Related Rule
Netherlands
Practice Relating to Rule 113. Treatment of the Dead
The Military Manual (1993) of the Netherlands states: “Remains must be protected.” 
Netherlands, Toepassing Humanitair Oorlogsrecht, Voorschift No. 27-412/1, Koninklijke Landmacht, Ministerie van Defensie, 1993, p.
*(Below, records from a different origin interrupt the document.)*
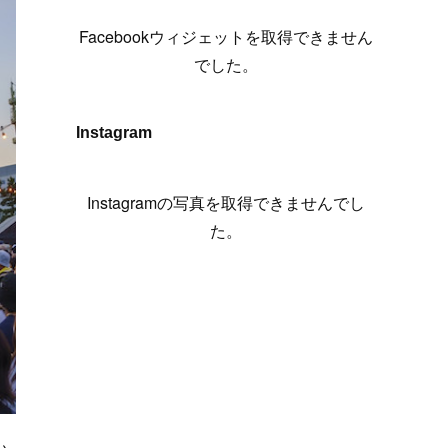
(
6
)
(
7
)
(
7
)
(
7
)
(
13
)
(
12
)
(
10
)
(
9
)
Facebookウィジェットを取得できません
(
7
)
(
8
)
(
5
)
(
7
)
(
14
)
(
6
)
(
14
)
でした。
(
7
)
(
4
)
(
5
)
(
8
)
(
8
)
(
2
)
(
4
)
(
9
)
(
3
)
(
9
)
Instagram
(
9
)
(
8
)
(
8
)
(
8
)
(
4
)
Instagramの写真を取得できませんでし
(
5
)
た。
い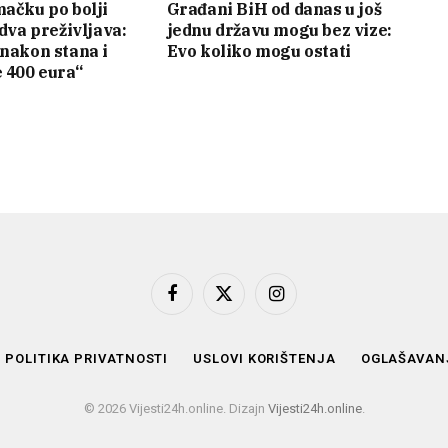
mačku po bolji
Građani BiH od danas u još
edva preživljava:
jednu državu mogu bez vize:
 nakon stana i
Evo koliko mogu ostati
e 400 eura“
Facebook
X
Instagram
(Twitter)
POLITIKA PRIVATNOSTI
USLOVI KORIŠTENJA
OGLAŠAVAN
© 2026 Vijesti24h.online. Dizajn
Vijesti24h.online
.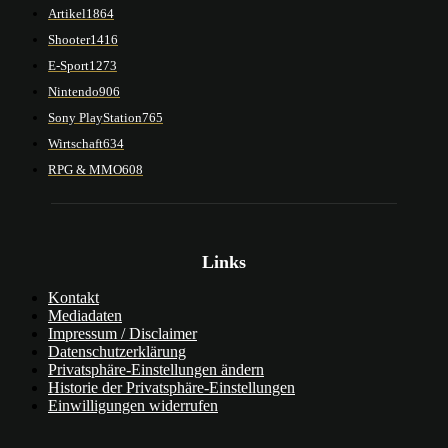
Artikel
1864
Shooter
1416
E-Sport
1273
Nintendo
906
Sony PlayStation
765
Wirtschaft
634
RPG & MMO
608
Links
Kontakt
Mediadaten
Impressum / Disclaimer
Datenschutzerklärung
Privatsphäre-Einstellungen ändern
Historie der Privatsphäre-Einstellungen
Einwilligungen widerrufen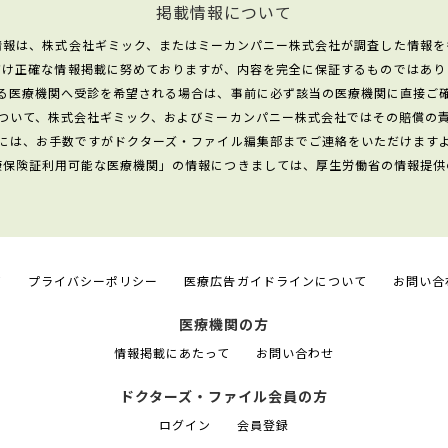
掲載情報について
情報は、株式会社ギミック、またはミーカンパニー株式会社が調査した情報を
だけ正確な情報掲載に努めておりますが、内容を完全に保証するものではあり
る医療機関へ受診を希望される場合は、事前に必ず該当の医療機関に直接ご
ついて、株式会社ギミック、およびミーカンパニー株式会社ではその賠償の
には、お手数ですがドクターズ・ファイル編集部までご連絡をいただけます
康保険証利用可能な医療機関」の情報につきましては、厚生労働省の情報提供
て
プライバシーポリシー
医療広告ガイドラインについて
お問い合
医療機関の方
情報掲載にあたって
お問い合わせ
ドクターズ・ファイル会員の方
ログイン
会員登録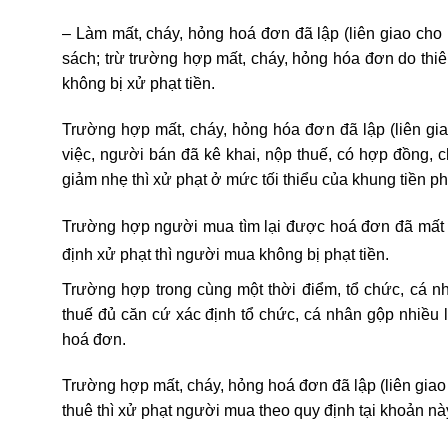
– Làm mất, cháy, hỏng hoá đơn đã lập (liên giao cho
sách; trừ trường hợp mất, cháy, hỏng hóa đơn do thiê
không bị xử phạt tiền.
Trường hợp mất, cháy, hỏng hóa đơn đã lập (liên gi
việc, người bán đã kê khai, nộp thuế, có hợp đồng, 
giảm nhẹ thì xử phạt ở mức tối thiểu của khung tiền phạ
Trường hợp người mua tìm lại được hoá đơn đã mất và 
định xử phạt thì người mua không bị phạt tiền.
Trường hợp trong cùng một thời điểm, tổ chức, cá 
thuế đủ căn cứ xác định tổ chức, cá nhân gộp nhiều 
hoá đơn.
Trường hợp mất, cháy, hỏng hoá đơn đã lập (liên gia
thuê thì xử phạt người mua theo quy định tại khoản nà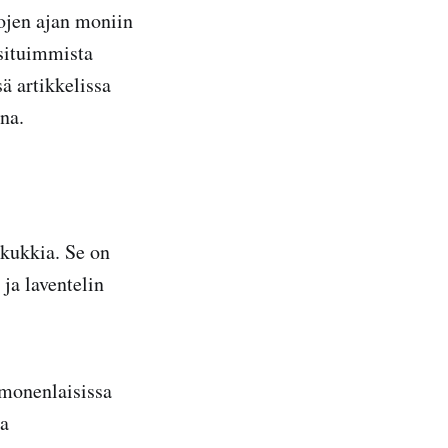
tojen ajan moniin
osituimmista
sä artikkelissa
na.
 kukkia. Se on
ja laventelin
 monenlaisissa
pa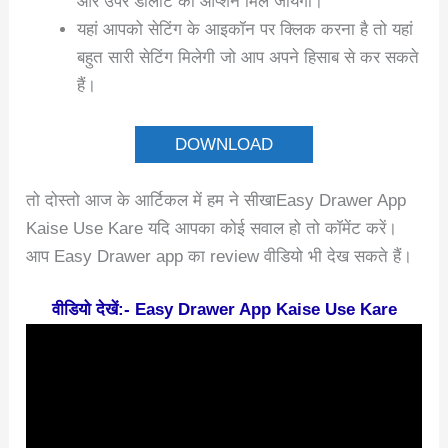
और उपर डीलीट का ऑप्शन मिले जायेगा।
यहां आपको सेटिंग के आइकॉन पर क्लिक करना है तो यहां
बहुत सारी सेटिंग मिलेगी जो आप अपने हिसाब से कर सकते
हैं।
DOWNLOAD
तो दोस्तो आज के आर्टिकल में हम ने सीखाEasy Drawer App
Kaise Use Kare यदि आपका कोई सवाल हो तो कॉमेंट करें।
आप Easy Drawer app का review वीडियो भी देख सकते हैं।
वीडियो देखें:- Easy Drawer App Kaise Use Kare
VI-2
The Military Handbook (1995) of the Netherlands provides: “The dead must not be mutilated.” 
Netherlands, Handboek Militair, Ministerie van Defensie, 1995, p. 7-37.
The Military Manual (2005) of the Netherlands states:
The individual is entitled to respect for his life, physical, mental and moral integrity and whatever is inseparable from his personality.
Examples:
- The physical remains of a fallen combatant are inviolable. 
Netherlands, Humanitair Oorlogsrecht: Handleiding, Voorschift No. 27-412, Koninklijke Landmacht, Militair Juridische Dienst, 2005, § 0224(d).
The manual further states: “Human remains must be respected and protected.” 
Netherlands, Humanitair Oorlogsrecht: Handleiding, Voorschift No. 27-412, Koninklijke Landmacht, Militair Juridische Dienst, 2005, § 0609.
The Military Criminal Code (1964), as amended in 1990, of the Netherlands provides for the punishment of persons committing violent acts against a dead person. 
Netherlands, Military Criminal Code, as amended in 1990, Article 143.
The Military Handbook (1995) of the Netherlands provides: “The property [of the dead] must not be taken or destroyed.” 
Netherlands, Handboek Militair, Ministerie van Defensie, 1995, p. 7-37.
Under the Military Criminal Code (1964), as amended in 1990, of the Netherlands, “theft from a dead … person, who belongs to one of the parties to the conflict” is a criminal offence. 
Netherlands, Military Criminal Code, 1964, as amended in 1990, Article 156.